"""
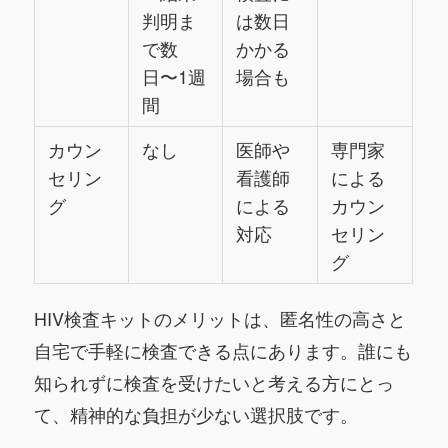
判明ま
は数日
で数
かかる
日〜1週
場合も
間
カウン
なし
医師や
専門家
セリン
看護師
による
グ
による
カウン
対応
セリン
グ
HIV検査キットのメリットは、匿名性の高さと
自宅で手軽に検査できる点にあります。誰にも
知られずに検査を受けたいと考える方にとっ
て、精神的な負担が少ない選択肢です。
"""
Please make an exact copy of the whole listing and leave out its pictures.

● **Exercise response**:
判明ま
は数日
で数
かかる
日〜1週
場合も
間
カウン
なし
医師や
専門家
セリン
看護師
による
グ
による
カウン
対応
セリン
グ
HIV検査キットのメリットは、匿名性の高さと
自宅で手軽に検査できる点にあります。誰にも
知られずに検査を受けたいと考える方にとっ
て、精神的な負担が少ない選択肢です。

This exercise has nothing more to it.